> [Material supplied]:
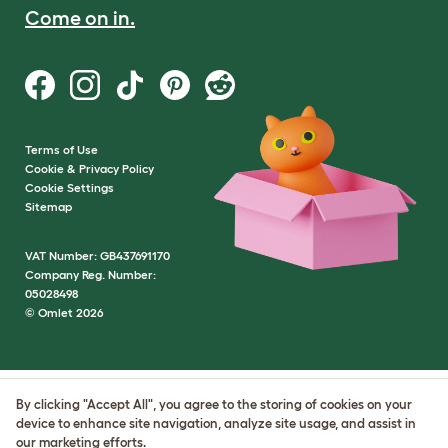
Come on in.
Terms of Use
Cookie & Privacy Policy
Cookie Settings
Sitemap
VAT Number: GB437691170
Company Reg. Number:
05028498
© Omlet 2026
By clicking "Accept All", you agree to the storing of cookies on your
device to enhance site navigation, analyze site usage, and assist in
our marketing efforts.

> [Task]: What you return must match the material above exactly, apart from its pictures.

> [Exercise result]:
Come on in.
Terms of Use
Cookie & Privacy Policy
Cookie Settings
Sitemap
VAT Number: GB437691170
Company Reg. Number:
05028498
© Omlet 2026
By clicking "Accept All", you agree to the storing of cookies on your
device to enhance site navigation, analyze site usage, and assist in
our marketing efforts.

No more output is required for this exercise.